The very important empirical revolution in economics is fully in swing, and many of your professors are significant contributors to it.
During the pandemic, you could track comfort with social interactions using Open Table reservations. I don’t have to tell you all how closely you can track rents in pricey Bay Area neighborhoods using tools like Zillow, Apartments.com, and Apartment List. These types of housing data inform the Federal Reserve’s understanding of inflation. I am confident your generation will transform our capability to use high-frequency, real-time data, applying your unique perspectives to deepen our understanding of how our economy is evolving.
I will leave you with this one last thought. Give greatest scope to your curiosity, your love of data, and your unique perspective, with special attention to where things no longer seem to be working as well as they used to. Seek out structural breaks, discontinuities, mysteries—things we just don’t understand. Those are the hard questions. The ones where answers are most needed.

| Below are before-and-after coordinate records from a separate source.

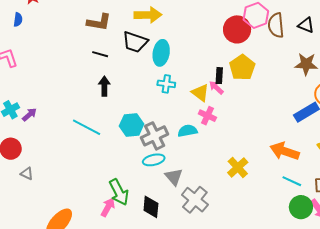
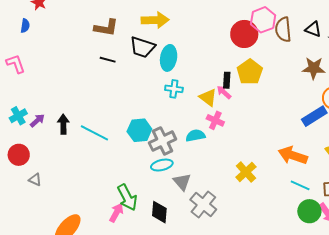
black arrow: (104, 86) -> (63, 124), moved

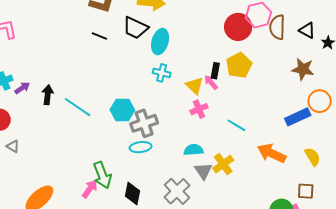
pink cross: (215, 120) -> (199, 109), turned 36
cyan semicircle: (195, 136) -> (194, 150), moved
gray triangle: (182, 182) -> (203, 171), moved
cyan line: (300, 185) -> (236, 125), moved

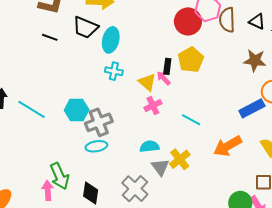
orange arrow: (272, 153) -> (228, 146), turned -52
pink arrow: (90, 189) -> (48, 190), turned -36

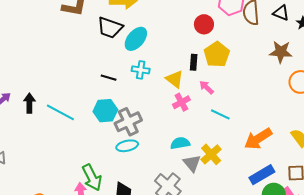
red circle: (188, 21) -> (204, 24), moved, size x0.7
black line: (50, 37) -> (109, 78), moved
cyan ellipse: (111, 40) -> (136, 39), turned 30
pink arrow: (164, 78) -> (207, 87), moved
blue rectangle: (252, 108) -> (262, 175), moved

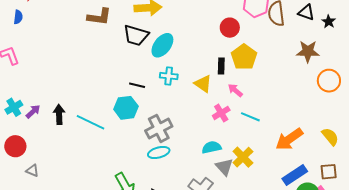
pink cross: (181, 102) -> (221, 113), moved
cyan hexagon: (105, 111) -> (126, 108), moved

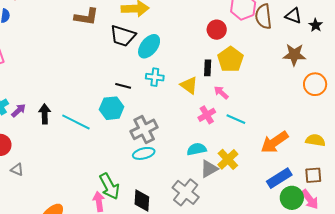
yellow semicircle: (330, 137) -> (315, 140), turned -42
gray triangle: (224, 167) -> (209, 169), turned 42

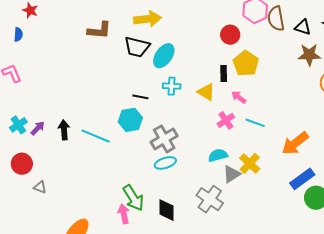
black triangle: (293, 16) -> (303, 27), moved

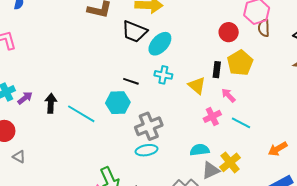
brown semicircle: (276, 19) -> (264, 28), moved, size x0.7
orange arrow: (295, 143) -> (278, 149), size x0.7

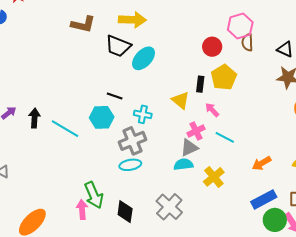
cyan cross: (163, 75) -> (143, 114), moved
gray triangle: (211, 170) -> (189, 148), moved

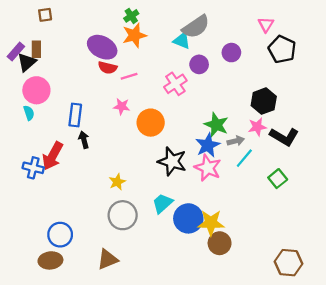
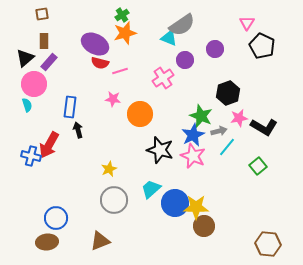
brown rectangle: (36, 49) -> (44, 41), moved
purple rectangle: (16, 51) -> (49, 62), moved
black hexagon: (264, 101) -> (228, 93), moved

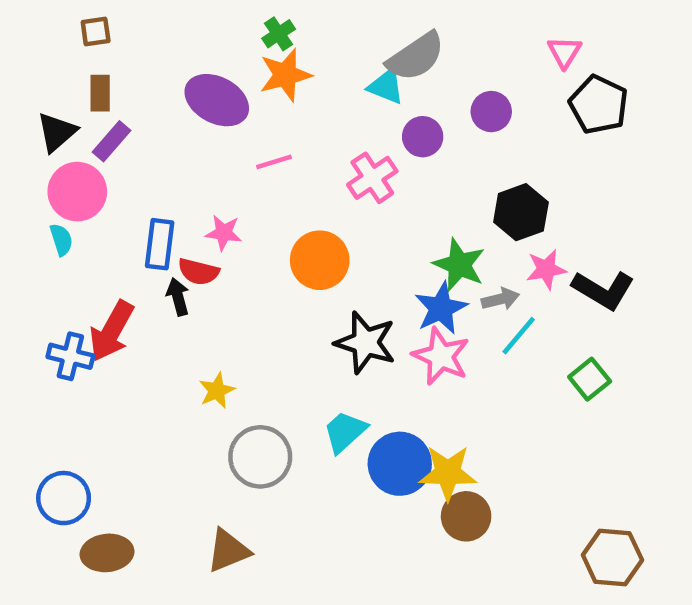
red semicircle: (100, 63) -> (198, 272), moved
pink star: (113, 99) -> (224, 233), moved
yellow star: (109, 169) -> (217, 391), moved
blue circle: (56, 218) -> (64, 498), moved

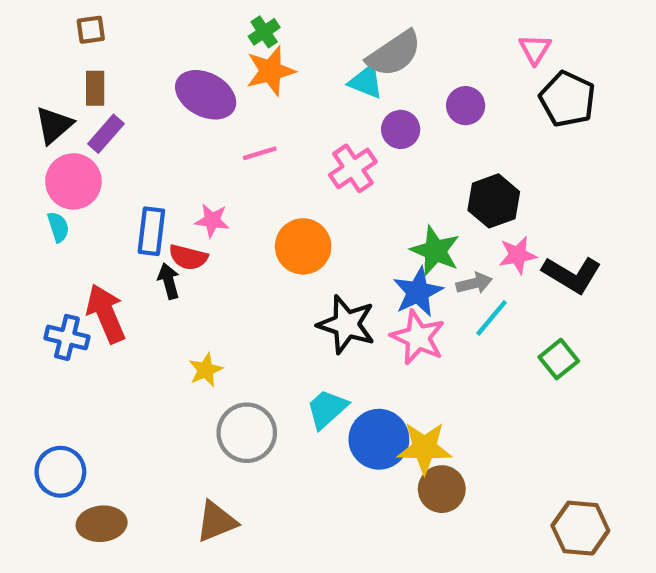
red arrow: (112, 331) -> (106, 314), turned 128

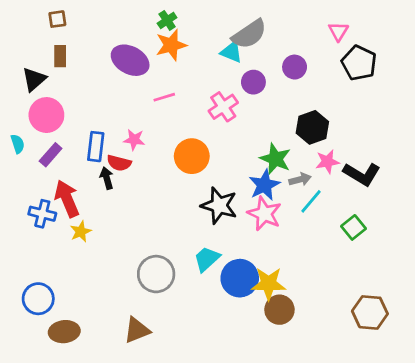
purple rectangle: (106, 134) -> (51, 155), moved
cyan semicircle: (58, 227) -> (18, 144), moved
yellow star: (206, 370) -> (81, 232), moved
brown hexagon: (580, 528) -> (370, 312), moved

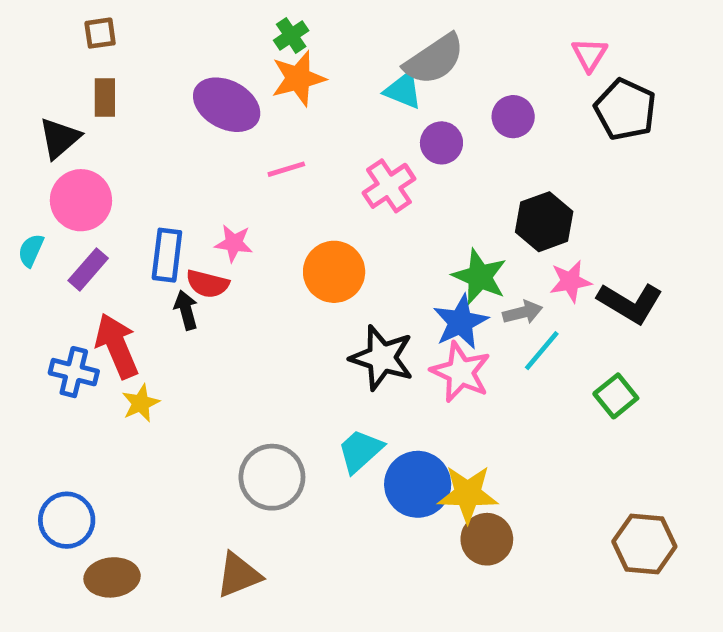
cyan semicircle: (18, 144) -> (31, 250), turned -138

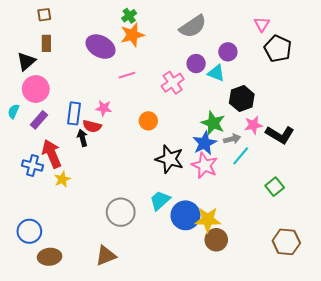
cyan triangle: (403, 90) -> (216, 73), moved
orange circle: (334, 272) -> (148, 121), size x0.7
green square: (616, 396) -> (275, 187), moved

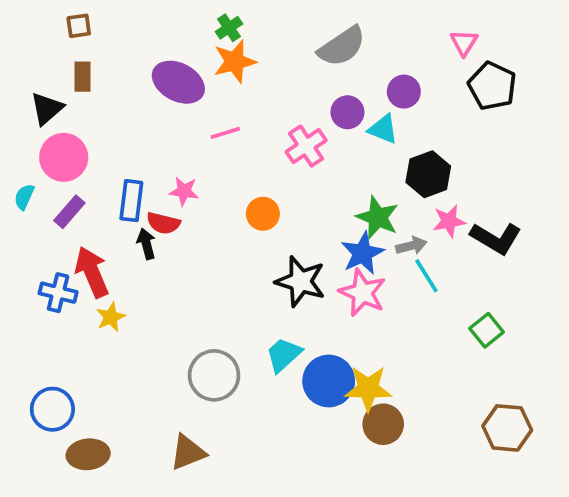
cyan line: (241, 156) -> (426, 276), turned -72

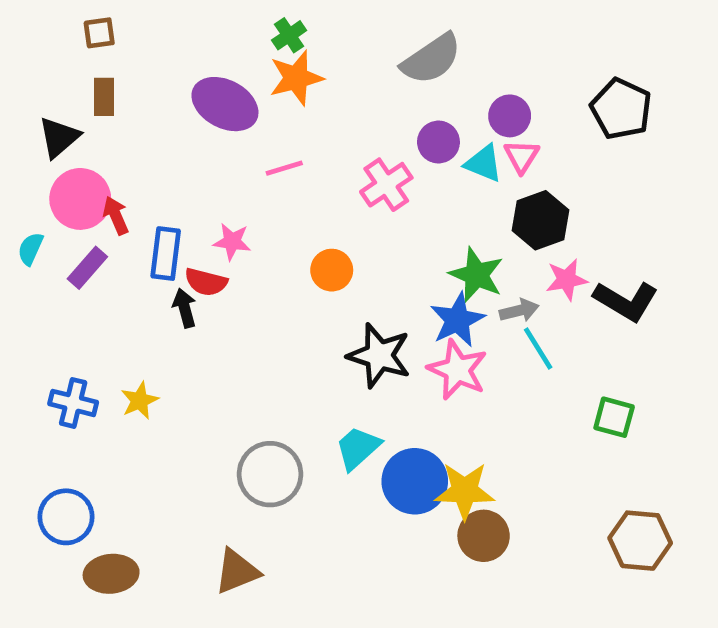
pink triangle: (464, 43) -> (522, 156), moved
red arrow: (92, 272) -> (116, 216), moved, size x0.6
blue cross: (58, 293) -> (73, 403), moved
green square: (487, 330) -> (614, 417), turned -36

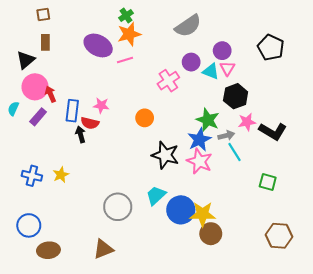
pink line: (284, 168) -> (125, 60), moved

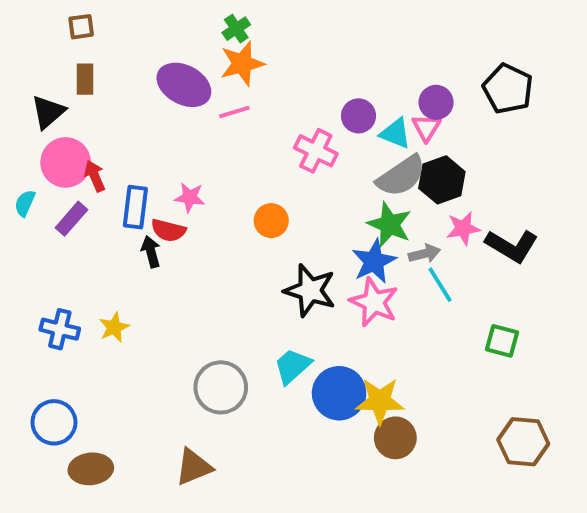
gray semicircle: (188, 26) -> (401, 176), moved
purple circle: (222, 51) -> (436, 102), moved
pink cross: (168, 81) -> (316, 151), turned -30

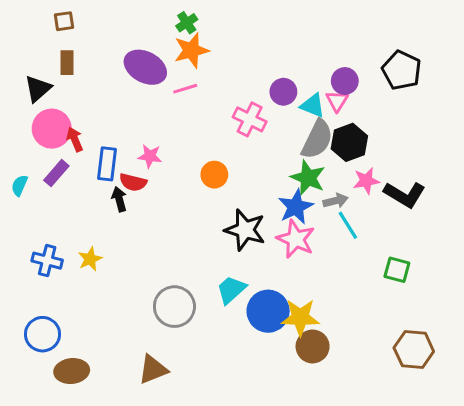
gray semicircle: (401, 176) -> (317, 139), turned -30
cyan semicircle: (25, 203) -> (19, 185), moved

I mentioned models earlier. Extend the ones we have and write down some new ones. We need them. Too many old models are, well, creaky and not serving us as well as they used to right now. And in uncertain environments, like post-Soviet Russia, it was better to count construction cranes dotting the skyline rather than input data that were neither valid nor reliable into a macro model developed for economies with functioning market systems. Build some new models, throw in some new data, and see what happens.

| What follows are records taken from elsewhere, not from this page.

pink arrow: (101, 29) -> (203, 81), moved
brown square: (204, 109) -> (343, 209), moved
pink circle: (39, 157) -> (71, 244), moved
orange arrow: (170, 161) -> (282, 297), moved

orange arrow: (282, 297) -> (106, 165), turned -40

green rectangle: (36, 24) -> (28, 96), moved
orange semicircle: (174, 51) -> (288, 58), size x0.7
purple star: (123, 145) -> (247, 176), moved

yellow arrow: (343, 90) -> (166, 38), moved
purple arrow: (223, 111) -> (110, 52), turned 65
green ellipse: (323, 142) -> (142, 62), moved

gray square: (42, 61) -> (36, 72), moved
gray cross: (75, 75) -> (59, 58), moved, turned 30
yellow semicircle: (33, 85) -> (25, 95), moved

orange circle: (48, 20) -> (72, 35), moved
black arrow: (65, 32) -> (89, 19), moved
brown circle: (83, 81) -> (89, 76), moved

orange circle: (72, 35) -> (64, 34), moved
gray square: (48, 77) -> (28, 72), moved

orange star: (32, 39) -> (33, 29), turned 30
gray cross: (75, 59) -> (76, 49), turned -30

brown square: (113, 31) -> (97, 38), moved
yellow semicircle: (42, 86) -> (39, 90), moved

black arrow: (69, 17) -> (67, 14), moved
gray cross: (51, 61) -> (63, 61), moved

In closing, it is an exciting, extraordinary time to be an economist, given the many unsettled questions in economics, the infinite and growing number of data sets, and the proliferation of useful tools and helpful means of collaboration. This empirical revolution does not exclude theory. We must continually refine our understanding of how various data sets, sectors of the economy, households, et cetera, interact with one another.
Berkeley econ grads, it is my pleasure to now welcome you as colleagues. And as you follow your curiosity and put your toolkit to use, I will evoke Dr. Sadie T.M. Alexander again. One of her favorite sayings, which she clearly adhered to throughout her life, was “Knock those doors down!” This is my wish for you as you proceed to the world beyond Sather Gate, Sproul Plaza, and Evans Hall.
Congratulations, again, Berkeley economics Class of 2023! Go change the world. Knock those doors down! I can’t wait to see you do it!